> PROBLEM DESCRIPTION: An image-free, exact copy of the records below is required.

> GIVEN DATA:
---
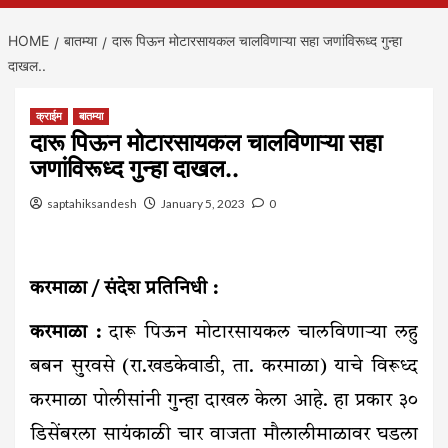
HOME
बातम्या
दारू पिऊन मोटारसायकल चालविणाऱ्या सहा जणांविरूध्द गुन्हा
दाखल..
क्राईम
बातम्या
दारू पिऊन मोटारसायकल चालविणाऱ्या सहा
जणांविरूध्द गुन्हा दाखल..
saptahiksandesh
January 5, 2023
0
करमाळा / संदेश प्रतिनिधी :
करमाळा :
दारू पिऊन मोटारसायकल चालविणाऱ्या लहु
बबन सुरवसे (रा.खडकेवाडी, ता. करमाळा) याचे विरूध्द
करमाळा पोलीसांनी गुन्हा दाखल केला आहे. हा प्रकार ३०
डिसेंबरला सायंकाळी चार वाजता मौलालीमाळावर घडला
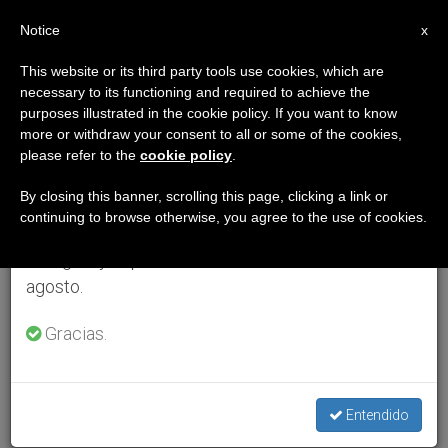
ES
Notice
×
x
Aviso importante
This website or its third party tools use cookies, which are
necessary to its functioning and required to achieve the
Del 27 de julio al 7 de agosto haremos la pausa
purposes illustrated in the cookie policy. If you want to know
anual, aprovechando que en el periodo de verano
more or withdraw your consent to all or some of the cookies,
please refer to the
cookie policy
.
se generan menos informaciones y también el
consumo de las mismas disminuye.
By closing this banner, scrolling this page, clicking a link or
continuing to browse otherwise, you agree to the use of cookies.
Retomamos el trabajo ordinario de las ediciones
en inglés y español de ZENIT el lunes 10 de
agosto.
Gracias.
Entendido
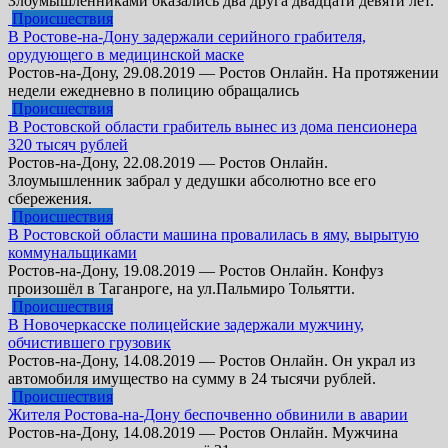
Злоумышленниками оказались два друга двадцати девяти лет.
Происшествия
В Ростове-на-Дону задержали серийного грабителя,
орудующего в медицинской маске
Ростов-на-Дону, 29.08.2019 — Ростов Онлайн. На протяжении
недели ежедневно в полицию обращались
Происшествия
В Ростовской области грабитель вынес из дома пенсионера
320 тысяч рублей
Ростов-на-Дону, 22.08.2019 — Ростов Онлайн.
Злоумышленник забрал у дедушки абсолютно все его
сбережения.
Происшествия
В Ростовской области машина провалилась в яму, вырытую
коммунальщиками
Ростов-на-Дону, 19.08.2019 — Ростов Онлайн. Конфуз
произошёл в Таганроге, на ул.Пальмиро Тольятти.
Происшествия
В Новочеркасске полицейские задержали мужчину,
обчистившего грузовик
Ростов-на-Дону, 14.08.2019 — Ростов Онлайн. Он украл из
автомобиля имущество на сумму в 24 тысячи рублей.
Происшествия
Жителя Ростова-на-Дону беспочвенно обвинили в аварии
Ростов-на-Дону, 14.08.2019 — Ростов Онлайн. Мужчина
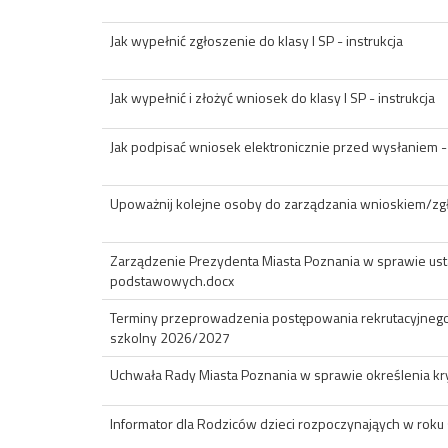
Jak wypełnić zgłoszenie do klasy I SP - instrukcja
Jak wypełnić i złożyć wniosek do klasy I SP - instrukcja
Jak podpisać wniosek elektronicznie przed wysłaniem - 
Upoważnij kolejne osoby do zarządzania wnioskiem/z
Zarządzenie Prezydenta Miasta Poznania w sprawie ustal
podstawowych.docx
Terminy przeprowadzenia postępowania rekrutacyjnego
szkolny 2026/2027
Uchwała Rady Miasta Poznania w sprawie określenia kry
Informator dla Rodziców dzieci rozpoczynająych w rok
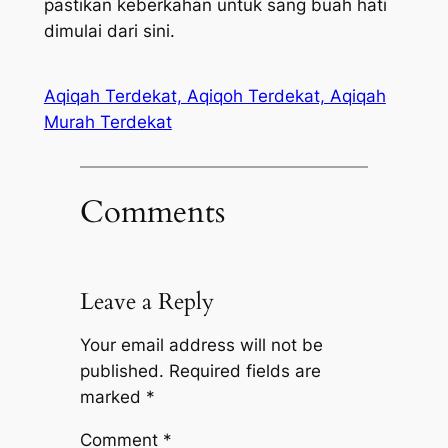
pastikan keberkahan untuk sang buah hati
dimulai dari sini.
Aqiqah Terdekat, Aqiqoh Terdekat, Aqiqah
Murah Terdekat
Comments
Leave a Reply
Your email address will not be
published.
Required fields are
marked
*
Comment
*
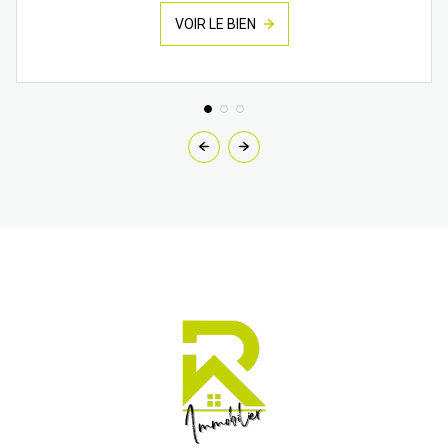
VOIR LE BIEN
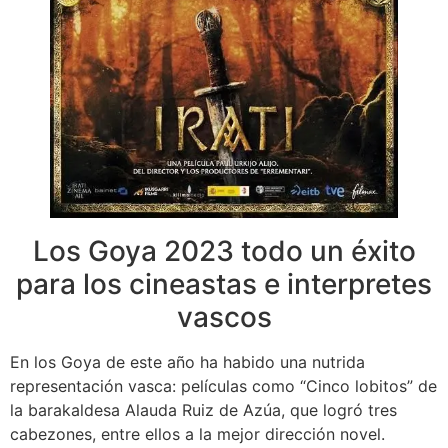
Los Goya 2023 todo un éxito
para los cineastas e interpretes
vascos
En los Goya de este año ha habido una nutrida
representación vasca: películas como “Cinco lobitos” de
la barakaldesa Alauda Ruiz de Azúa, que logró tres
cabezones, entre ellos a la mejor dirección novel.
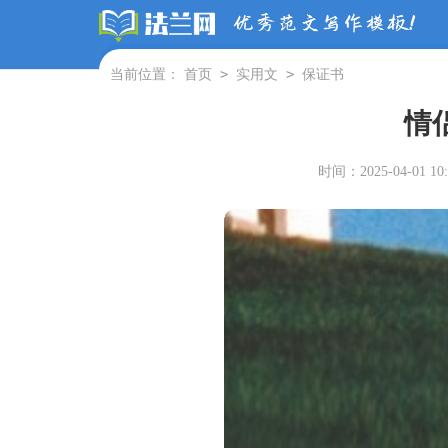
>
>
当前位置：
首页
实用文
保证书
情
时间：2025-04-01 10:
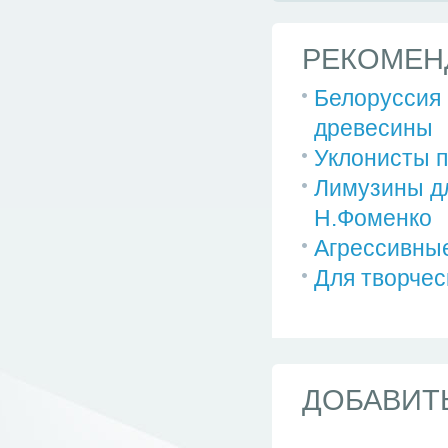
РЕКОМЕН
Белоруссия 
древесины
Уклонисты п
Лимузины дл
Н.Фоменко
Агрессивные
Для творчес
ДОБАВИТ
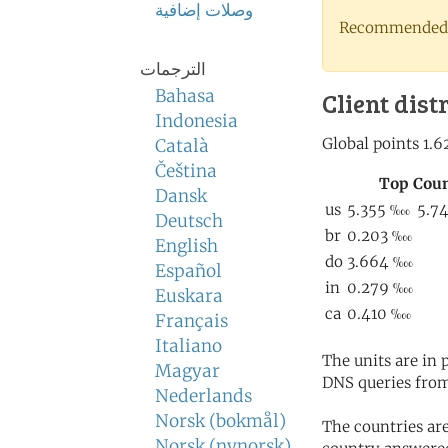
وصلات إضافية
Recommended 
الترجمات
Bahasa
Client dist
Indonesia
Català
Čeština
Dansk
Deutsch
English
Español
Euskara
Français
Italiano
The units are in
Magyar
DNS queries from
Nederlands
Norsk (bokmål)
The countries ar
Norsk (nynorsk)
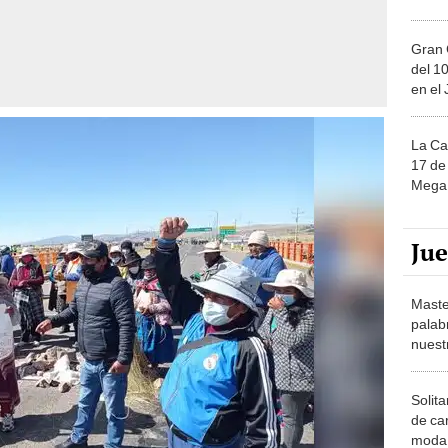
Gran 
del 10
en el
La Ca
17 de 
Mega 
Ju
Maste
palab
nuest
Solita
de ca
moda.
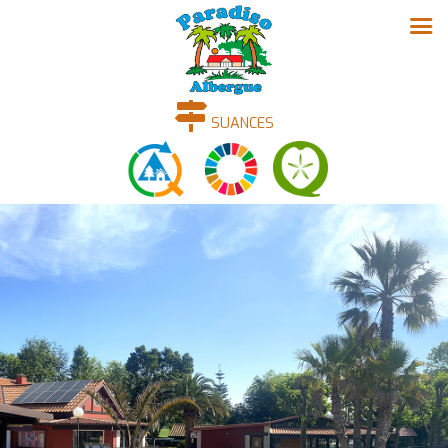
SUANCES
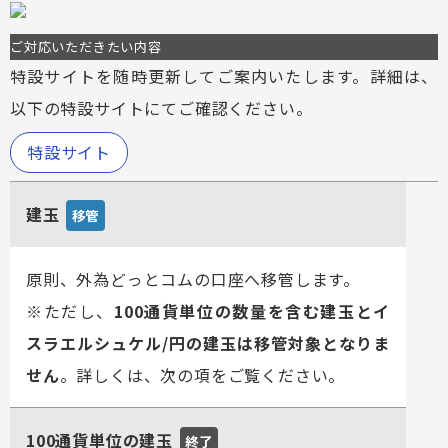
ご対応いただきたい内容
特設サイトを随時更新してご案内いたします。詳細は、
以下の特設サイトにてご確認ください。
特設サイト
建玉
移管
原則、外為どっとコムの口座へ移管します。
※ただし、
100通貨単位の数量を含む建玉とイ
スラエルシュケル/円の建玉は移管対象となりま
せん
。詳しくは、次の項をご覧ください。
100通貨単位の建玉
終了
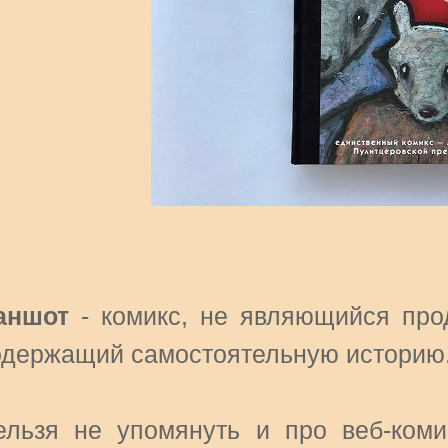
аншот
- комикс, не являющийся про
одержащий самостоятельную историю
ельзя не упомянуть и про веб-ком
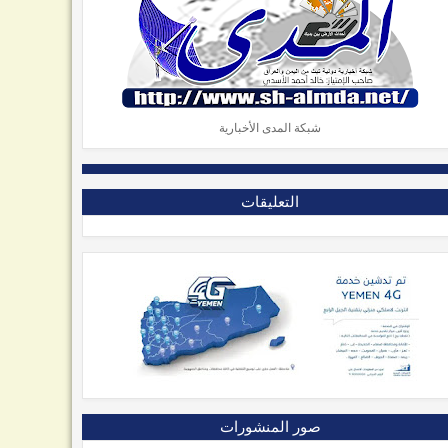
شبكة المدى الأخبارية
التعليقات
صور المنشورات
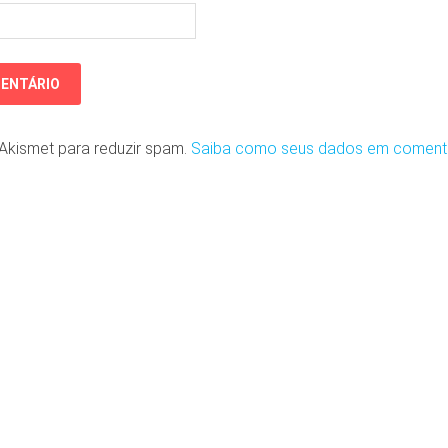
o Akismet para reduzir spam.
Saiba como seus dados em coment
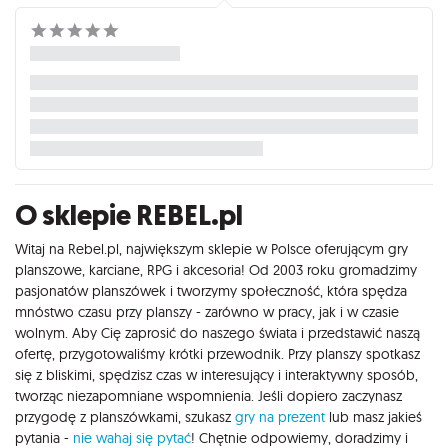
O sklepie REBEL.pl
Witaj na Rebel.pl, największym sklepie w Polsce oferującym gry
planszowe, karciane, RPG i akcesoria! Od 2003 roku gromadzimy
pasjonatów planszówek i tworzymy społeczność, która spędza
mnóstwo czasu przy planszy - zarówno w pracy, jak i w czasie
wolnym. Aby Cię zaprosić do naszego świata i przedstawić naszą
ofertę, przygotowaliśmy krótki przewodnik. Przy planszy spotkasz
się z bliskimi, spędzisz czas w interesujący i interaktywny sposób,
tworząc niezapomniane wspomnienia. Jeśli dopiero zaczynasz
przygodę z planszówkami, szukasz
gry na prezent
lub masz jakieś
pytania -
nie wahaj się pytać
! Chętnie odpowiemy, doradzimy i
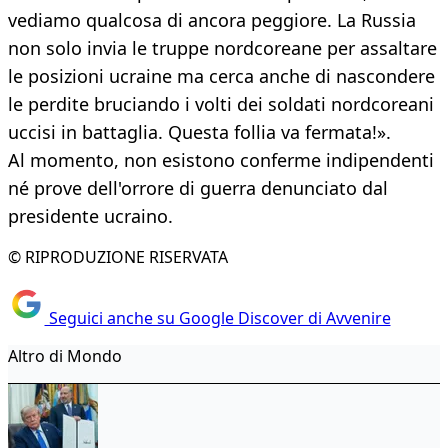
vediamo qualcosa di ancora peggiore. La Russia
non solo invia le truppe nordcoreane per assaltare
le posizioni ucraine ma cerca anche di nascondere
le perdite bruciando i volti dei soldati nordcoreani
uccisi in battaglia. Questa follia va fermata!».
Al momento, non esistono conferme indipendenti
né prove dell'orrore di guerra denunciato dal
presidente ucraino.
© RIPRODUZIONE RISERVATA
Seguici anche su Google Discover di Avvenire
Altro di Mondo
---
> THE ANSWER:
HOME
बातम्या
दारू पिऊन मोटारसायकल चालविणाऱ्या सहा जणांविरूध्द गुन्हा
दाखल..
क्राईम
बातम्या
दारू पिऊन मोटारसायकल चालविणाऱ्या सहा
जणांविरूध्द गुन्हा दाखल..
saptahiksandesh
January 5, 2023
0
करमाळा / संदेश प्रतिनिधी :
करमाळा :
दारू पिऊन मोटारसायकल चालविणाऱ्या लहु
बबन सुरवसे (रा.खडकेवाडी, ता. करमाळा) याचे विरूध्द
करमाळा पोलीसांनी गुन्हा दाखल केला आहे. हा प्रकार ३०
डिसेंबरला सायंकाळी चार वाजता मौलालीमाळावर घडला
ES
Notice
×
x
Aviso importante
This website or its third party tools use cookies, which are
necessary to its functioning and required to achieve the
Del 27 de julio al 7 de agosto haremos la pausa
purposes illustrated in the cookie policy. If you want to know
anual, aprovechando que en el periodo de verano
more or withdraw your consent to all or some of the cookies,
please refer to the
cookie policy
.
se generan menos informaciones y también el
consumo de las mismas disminuye.
By closing this banner, scrolling this page, clicking a link or
continuing to browse otherwise, you agree to the use of cookies.
Retomamos el trabajo ordinario de las ediciones
en inglés y español de ZENIT el lunes 10 de
agosto.
Gracias.
Entendido
Злоумышленниками оказались два друга двадцати девяти лет.
Происшествия
В Ростове-на-Дону задержали серийного грабителя,
орудующего в медицинской маске
Ростов-на-Дону, 29.08.2019 — Ростов Онлайн. На протяжении
недели ежедневно в полицию обращались
Происшествия
В Ростовской области грабитель вынес из дома пенсионера
320 тысяч рублей
Ростов-на-Дону, 22.08.2019 — Ростов Онлайн.
Злоумышленник забрал у дедушки абсолютно все его
сбережения.
Происшествия
В Ростовской области машина провалилась в яму, вырытую
коммунальщиками
Ростов-на-Дону, 19.08.2019 — Ростов Онлайн. Конфуз
произошёл в Таганроге, на ул.Пальмиро Тольятти.
Происшествия
В Новочеркасске полицейские задержали мужчину,
обчистившего грузовик
Ростов-на-Дону, 14.08.2019 — Ростов Онлайн. Он украл из
автомобиля имущество на сумму в 24 тысячи рублей.
Происшествия
Жителя Ростова-на-Дону беспочвенно обвинили в аварии
Ростов-на-Дону, 14.08.2019 — Ростов Онлайн. Мужчина
Jak wypełnić zgłoszenie do klasy I SP - instrukcja
Jak wypełnić i złożyć wniosek do klasy I SP - instrukcja
Jak podpisać wniosek elektronicznie przed wysłaniem - 
Upoważnij kolejne osoby do zarządzania wnioskiem/z
Zarządzenie Prezydenta Miasta Poznania w sprawie ustal
podstawowych.docx
Terminy przeprowadzenia postępowania rekrutacyjnego
szkolny 2026/2027
Uchwała Rady Miasta Poznania w sprawie określenia kry
Informator dla Rodziców dzieci rozpoczynająych w rok
pastikan keberkahan untuk sang buah hati
dimulai dari sini.
Aqiqah Terdekat, Aqiqoh Terdekat, Aqiqah
Murah Terdekat
Comments
Leave a Reply
Your email address will not be
published.
Required fields are
marked
*
Comment
*
VOIR LE BIEN
Los Goya 2023 todo un éxito
para los cineastas e interpretes
vascos
En los Goya de este año ha habido una nutrida
representación vasca: películas como “Cinco lobitos” de
la barakaldesa Alauda Ruiz de Azúa, que logró tres
cabezones, entre ellos a la mejor dirección novel.
>
>
当前位置：
首页
实用文
保证书
情
时间：2025-04-01 10:
РЕКОМЕН
Белоруссия 
древесины
Уклонисты п
Лимузины дл
Н.Фоменко
Агрессивные
Для творчес
ДОБАВИТ
وصلات إضافية
Recommended 
الترجمات
Bahasa
Client dist
Indonesia
Català
Čeština
Dansk
Deutsch
English
Español
Euskara
Français
Italiano
The units are in
Magyar
DNS queries from
Nederlands
Norsk (bokmål)
The countries ar
Norsk (nynorsk)
Gran 
del 10
en el
La Ca
17 de 
Mega 
Ju
Maste
palab
nuest
Solita
de ca
moda.
SUANCES
ご対応いただきたい内容
特設サイトを随時更新してご案内いたします。詳細は、
以下の特設サイトにてご確認ください。
特設サイト
建玉
移管
原則、外為どっとコムの口座へ移管します。
※ただし、
100通貨単位の数量を含む建玉とイ
スラエルシュケル/円の建玉は移管対象となりま
せん
。詳しくは、次の項をご覧ください。
100通貨単位の建玉
終了
аншот
- комикс, не являющийся про
одержащий самостоятельную историю
ельзя не упомянуть и про веб-ком
شبكة المدى الأخبارية
التعليقات
صور المنشورات
o Akismet para reduzir spam.
Saiba como seus dados em coment
O sklepie REBEL.pl
Witaj na Rebel.pl, największym sklepie w Polsce oferującym gry
planszowe, karciane, RPG i akcesoria! Od 2003 roku gromadzimy
pasjonatów planszówek i tworzymy społeczność, która spędza
mnóstwo czasu przy planszy - zarówno w pracy, jak i w czasie
wolnym. Aby Cię zaprosić do naszego świata i przedstawić naszą
ofertę, przygotowaliśmy krótki przewodnik. Przy planszy spotkasz
się z bliskimi, spędzisz czas w interesujący i interaktywny sposób,
tworząc niezapomniane wspomnienia. Jeśli dopiero zaczynasz
przygodę z planszówkami, szukasz
gry na prezent
lub masz jakieś
pytania -
nie wahaj się pytać
! Chętnie odpowiemy, doradzimy i
vediamo qualcosa di ancora peggiore. La Russia
non solo invia le truppe nordcoreane per assaltare
le posizioni ucraine ma cerca anche di nascondere
le perdite bruciando i volti dei soldati nordcoreani
uccisi in battaglia. Questa follia va fermata!».
Al momento, non esistono conferme indipendenti
né prove dell'orrore di guerra denunciato dal
presidente ucraino.
© RIPRODUZIONE RISERVATA
Seguici anche su Google Discover di Avvenire
Altro di Mondo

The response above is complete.